Heidi tightened her mouth, eyes glinting with fierce determination, and she nodded fast.
“Come,” said Megan. “We can talk about it some more while we scrub Muttley outside. And boy, are we going to give that dog the bath of his life. He needed one before the poo, ugly old Mutt.”
Heidi chuckled, and wiped the tears from her face.
And that’s how Dylan found them that afternoon—full of soapsuds in his garden, near the pool, trying to wrestle a wet, soapy and hairy mutt back into the tub, the pooch in question shaking a spray of droplets into the late-afternoon sun that caught the light like sparkling jewels. His mother was happily busy in the kitchen baking. The scent of warm scones was something Dylan hadn’t smelled in years.
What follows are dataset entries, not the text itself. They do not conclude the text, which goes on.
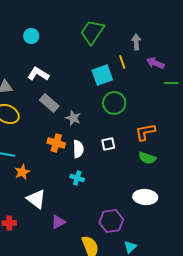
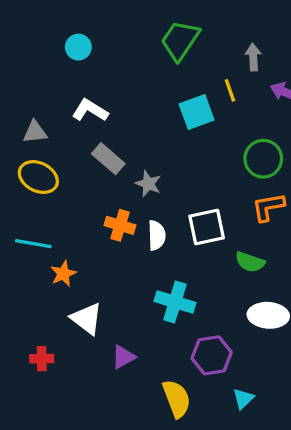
green circle: (114, 103) -> (263, 159), moved
white square: (108, 144) -> (207, 227), size x1.6
green semicircle: (147, 158) -> (250, 262), moved
cyan cross: (77, 178) -> (175, 302), moved, size x1.6

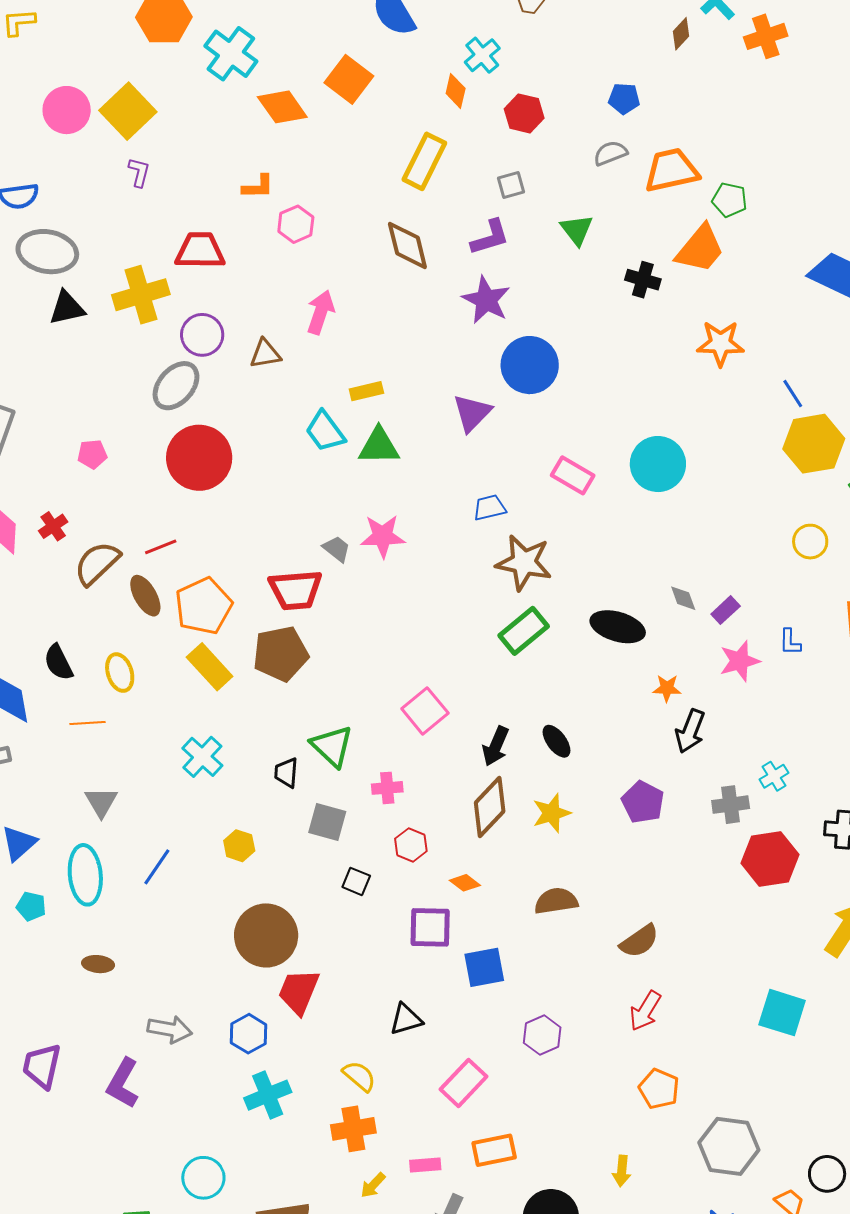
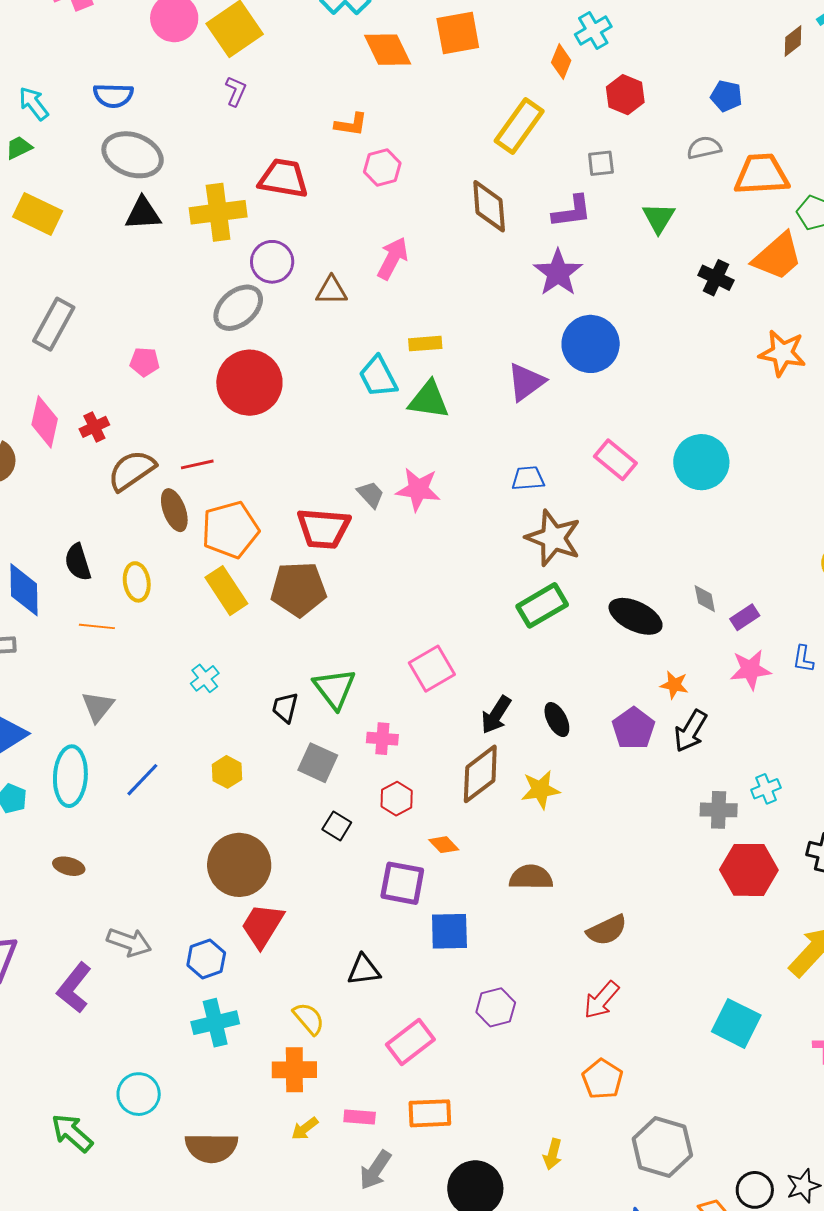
orange square: (349, 79) -> (458, 33), turned 33
cyan cross: (202, 757) -> (205, 678), size x0.7
purple pentagon: (643, 802) -> (634, 728), moved

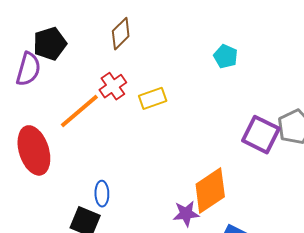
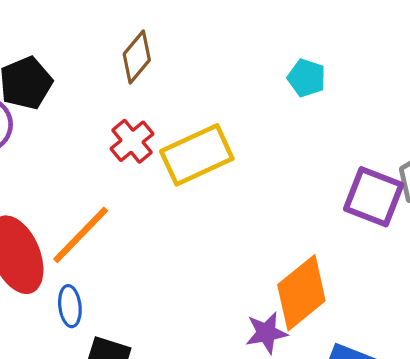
yellow rectangle: (153, 98) -> (197, 155), size x1.6
orange line: (79, 111) -> (81, 235), moved
blue ellipse: (102, 194) -> (70, 306), moved

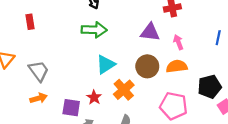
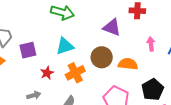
pink arrow: (178, 42) -> (151, 44), moved
black pentagon: (210, 87) -> (153, 90), turned -30
purple square: (71, 108) -> (28, 50), moved, turned -36

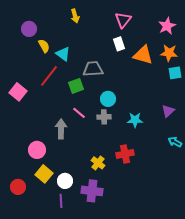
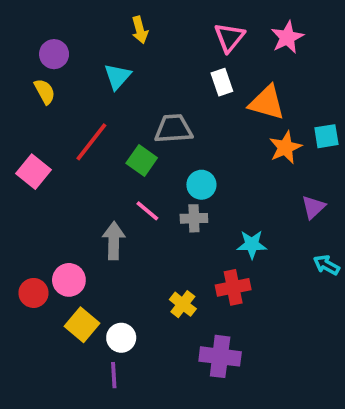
pink star: (167, 26) -> (287, 37), moved
yellow semicircle: (44, 46) -> (45, 91), moved
orange star: (169, 53) -> (285, 147), moved, turned -30
cyan triangle: (63, 54) -> (117, 77), moved, turned 35
green square: (76, 86) -> (142, 160), turned -35
cyan star: (135, 120) -> (252, 244), moved
red circle: (18, 187) -> (33, 293), moved
purple cross: (92, 191) -> (220, 356), moved

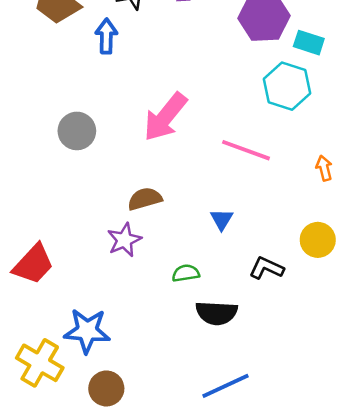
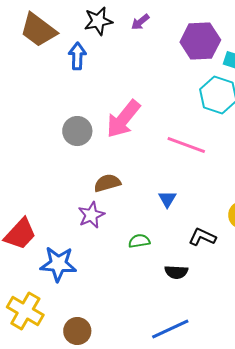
gray circle: (77, 131) -> (77, 131), moved
black semicircle: (217, 313) -> (176, 272), moved, size x0.7
blue star: (87, 331) -> (58, 264), moved

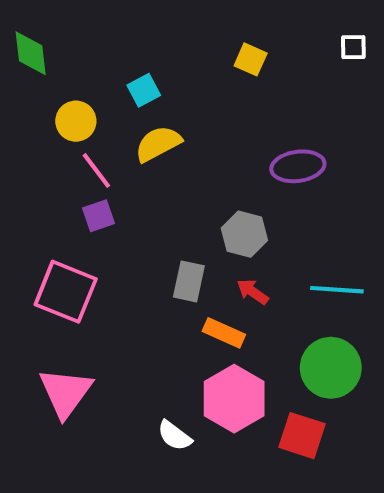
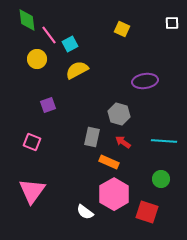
green diamond: (31, 53) -> (27, 20), moved
pink line: (96, 170) -> (49, 35), moved
pink square: (66, 292) -> (32, 142), size x0.6
green circle: (331, 368) -> (161, 179), size x0.6

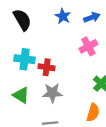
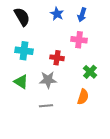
blue arrow: (92, 17) -> (82, 15), turned 128
pink cross: (88, 46) -> (79, 40), turned 35
red cross: (47, 67) -> (57, 58), moved

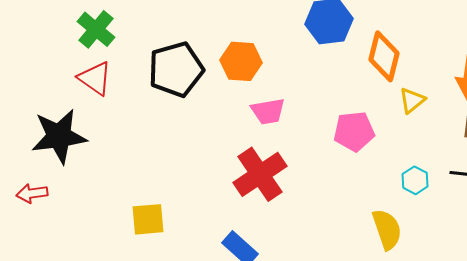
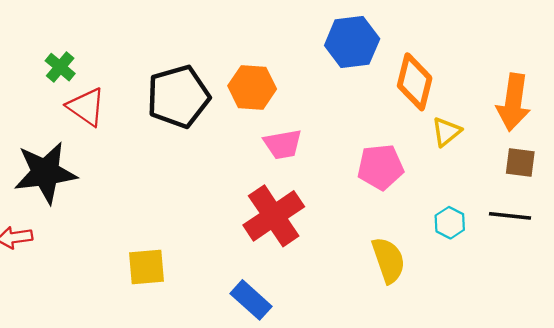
green cross: (96, 29) -> (60, 67), moved, size x0.7
yellow semicircle: (387, 229) -> (388, 260), moved

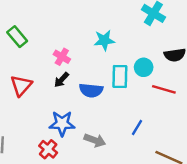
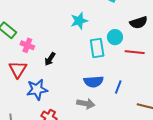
pink cross: (62, 57) -> (27, 45), moved
blue semicircle: (91, 90) -> (94, 82), moved
blue star: (62, 123) -> (37, 90), moved

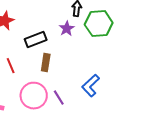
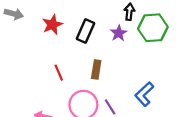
black rectangle: (36, 40) -> (86, 31), moved, turned -45

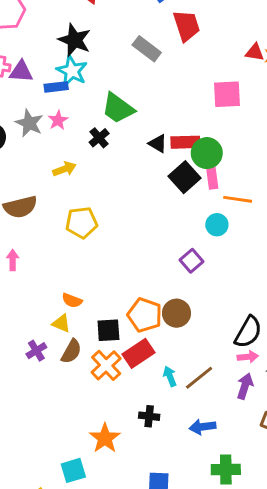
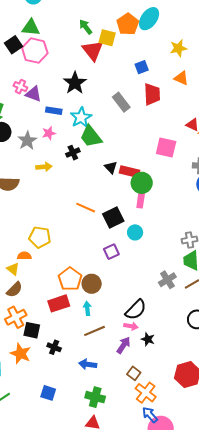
cyan star: (72, 71) -> (81, 117), moved
gray star: (29, 123) -> (27, 141), moved
black square: (184, 177) -> (113, 217), moved
orange line: (238, 199) -> (86, 208), moved
yellow pentagon: (82, 222) -> (40, 237), moved
orange semicircle: (72, 300) -> (24, 256), turned 144
black square: (108, 330) -> (32, 330), moved
orange cross: (106, 365) -> (16, 317), moved
cyan arrow: (170, 376) -> (87, 308), moved
orange star: (105, 438) -> (21, 354), turned -30

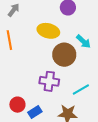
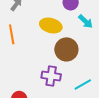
cyan arrow: (83, 41) -> (86, 21), moved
The sound of laughter, the scents, the peace—they caught him by the throat.
He stood, transfixed, unable to move lest the magic pop like one of those glistening oily rainbows on the floating soap bubbles.
Smiling, his mother came up to his side and handed him a glass of fresh lemon squash. “Did you have a good day, Timmy?
He grinned at her, his heart suddenly warm, expansive. “Yeah, I did.” Truth be told, his day had sucked, but this made up for it all.
Nothing could match the sounds of happiness filling his home and garden. Nothing could match his woman—because there was no doubt in his mind he wanted Megan now, completely. She was wearing his shorts, rolled up on tanned, lean soap-slicked legs, his oversized T-shirt plastered over her wet breasts, her hair tangled and damp, her eyes gleaming.
She fit: right into his life, his clothes, his family—everything.
She looked up, saw him and stilled.
His pulse quickened.
Heidi glanced up, too, caught the exchange between him and Megan, and swallowed nervously. She hadn’t gone to school today, and she didn’t want him to be mad. Slowly, she got to her feet, walked up to her dad, and wrapped her arms tight around his waist.
“Hey, Daddy. Megs is helping wash Muttley.”
“I can see that.” Helping in so many ways.
“My mother e-mailed me,” she blurted out, eyes blinking fast, waiting for him to yell, to ground her for a week, tell her the dance was off, ask how and why she’d contacted Sally.
Dylan’s chest tightened, but he held it all in. “And?”
Heidi’s eyes darted up to his. “You’re…not mad?”
He smoothed down her tangle of soaped hair. “What did Sally say, Heidi?”
“She doesn’t want me, Dad.” She glanced down at her bare feet on the grass, her blue nail polish. “She never did.”
“Oh, chook.” He crouched down to eye level, grasped her shoulders, looked into her eyes. “You okay with this, Heidi?”
“No.” She bit her lip. “Not really.” She rubbed her toes on the grass. “I always thought Mum would be there if I ever did pick up the phone. That she was, like, some angel in the distance, always watching me from far away, but just too bus
y, too special to be here right now.”
Dylan was almost afraid to speak. This was the most in-depth conversation he’d had with his kid in a long, long time, and he was afraid if he opened his big clumsy mouth, the fragile moment would crumble to dust at his boots.
“Heidi,” he said softly. “I know you saw the divorce papers.”
Her mouth tightened, and she cast her eyes down. His heart picked up a notch, worried she’d clam up. “I wanted to talk to you about them.”
She looked up again, surprise showing that he wasn’t going to berate her for going into his study, opening an envelope clearly marked for someone else.